Analisis alamat dompet yang diberikan oleh korban lebih lanjut mengungkap kebenaran aliran dana tersebut. Ia menemukan bahwa begitu dana disetorkan, dana tersebut langsung ditransfer ke "dompet utama" platform, sementara apa yang disebut "dompet pribadi" miliknya di platform sebenarnya hanyalah wadah kosong yang tidak dapat ia kendalikan. Sejak awal, dana ini tidak pernah masuk ke pasar perdagangan yang sebenarnya; dana tersebut langsung mengalir ke kantong para penipu.
Pengalihan yang Tidak Dapat Dibatalkan dan Risiko Pemanfaatan Kembali
Beberapa pengguna memberikan peringatan di kolom komentar: karena sifat mata uang kripto dan teknologi blockchain yang tidak dapat dibatalkan, dana ini—yang sering ditransfer ke pusat panggilan penipuan di luar negeri di Asia Tenggara—hampir tidak mungkin untuk dipulihkan melalui cara teknis.
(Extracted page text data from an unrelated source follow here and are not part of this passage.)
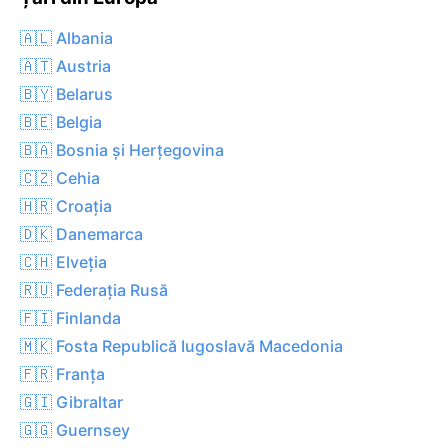
🇦🇱 Albania
🇦🇹 Austria
🇧🇾 Belarus
🇧🇪 Belgia
🇧🇦 Bosnia și Herțegovina
🇨🇿 Cehia
🇭🇷 Croația
🇩🇰 Danemarca
🇨🇭 Elveția
🇷🇺 Federația Rusă
🇫🇮 Finlanda
🇲🇰 Fosta Republică Iugoslavă Macedonia
🇫🇷 Franța
🇬🇮 Gibraltar
🇬🇬 Guernsey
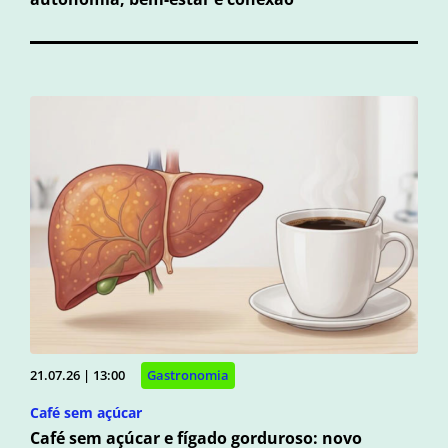
21.07.26 | 13:00
Gastronomia
Café sem açúcar
Café sem açúcar e fígado gorduroso: novo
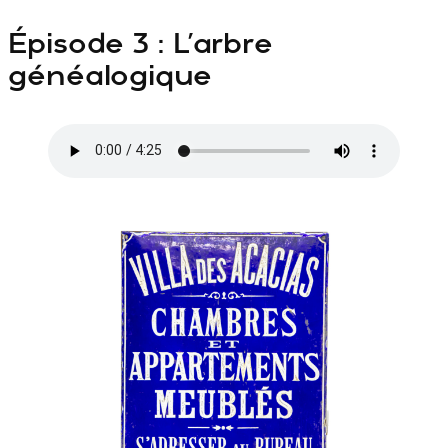
Épisode 3 : L’arbre
généalogique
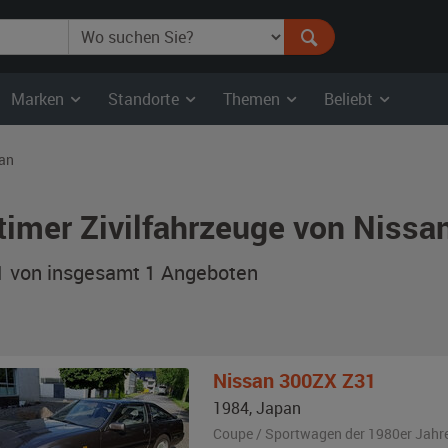
Marken
Standorte
Themen
Beliebt
an
timer Zivilfahrzeuge von Nissa
 1 von insgesamt 1
Angeboten
Nissan
300ZX Z31
1984
,
Japan
Coupe / Sportwagen der 1980er Jahr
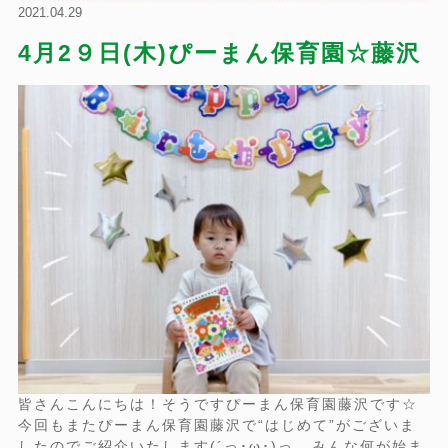
2021.04.29
4月2９日(木)ぴーまん保育園☆藤沢
皆さんこんにちは！そうですぴーまん保育園藤沢です☆
今回もまたぴーまん保育園藤沢で“はじめて”がございま
したのでご紹介いたします(´っ･ω･)っ みんな何が始ま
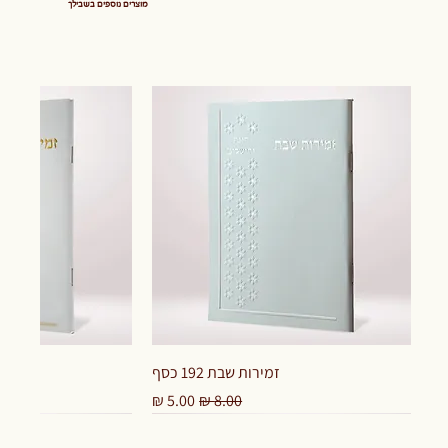
מוצרים נוספים בשבילך
זמירות שבת 192 כסף
מחיר רגיל
מחיר מבצע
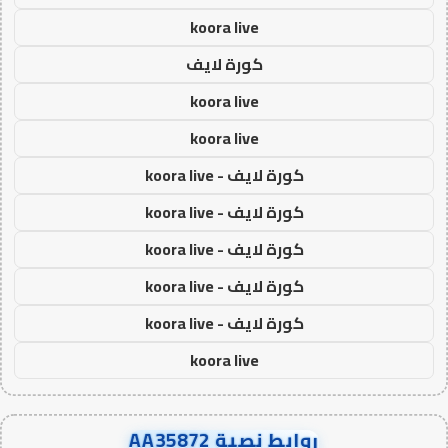
koora live
كورة لايف
koora live
koora live
كورة لايف - koora live
كورة لايف - koora live
كورة لايف - koora live
كورة لايف - koora live
كورة لايف - koora live
koora live
روابط نصية AA35872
Yang lebih mengkhawatirkan adalah bahwa pengungkapan publik terhadap korban seringkali menarik perhatian sekelompok "pemangsa" lainnya. Seperti yang diperingatkan WickedWeedle, mereka yang berkomentar atau mengirim pesan pribadi yang mengklaim dapat memulihkan dana melalui "analisis blockchain" atau "keahlian peretasan" semuanya adalah "penipu pemulihan" yang mencoba mendapatkan keuntungan sekunder. Mereka mengeksploitasi keputusasaan korban untuk memulihkan kerugian, mengarang kebohongan tentang membalikkan transaksi untuk menipu mereka dengan "biaya investigasi" atau "biaya hukum."
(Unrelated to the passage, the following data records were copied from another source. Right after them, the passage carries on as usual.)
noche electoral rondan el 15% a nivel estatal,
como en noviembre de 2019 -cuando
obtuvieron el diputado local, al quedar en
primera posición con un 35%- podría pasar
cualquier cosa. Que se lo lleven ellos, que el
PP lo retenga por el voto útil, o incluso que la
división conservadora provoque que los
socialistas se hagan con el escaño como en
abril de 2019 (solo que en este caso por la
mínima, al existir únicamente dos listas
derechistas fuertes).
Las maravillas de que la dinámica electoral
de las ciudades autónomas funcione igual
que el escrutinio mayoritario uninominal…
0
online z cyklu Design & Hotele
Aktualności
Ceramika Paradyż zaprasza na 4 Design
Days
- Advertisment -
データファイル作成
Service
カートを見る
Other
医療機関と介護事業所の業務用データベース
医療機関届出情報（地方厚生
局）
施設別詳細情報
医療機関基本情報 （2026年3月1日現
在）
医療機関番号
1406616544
BrokersView Mengingatkan Anda
Kemampuan untuk melakukan penarikan tidak berarti platform tersebut sah; itu mungkin hanya taktik untuk membuat Anda tetap berada di meja judi sedikit lebih lama. Saat memproses penarikan, perusahaan investasi yang sah akan memotong semua pajak, komisi, atau biaya layanan langsung dari saldo akun Anda. Mereka tidak akan pernah meminta transfer tambahan untuk "membuka kunci" dana Anda. Siapa pun yang mengajukan permintaan seperti itu 100% adalah penipu.
Aplikasi apa pun yang merekrut pelanggan di media sosial (seperti WhatsApp atau Telegram) dengan kedok "perdagangan otomatis AI," "sinyal yang dipandu mentor," atau "instruksi internal" harus dianggap sebagai skema penipuan berisiko tinggi.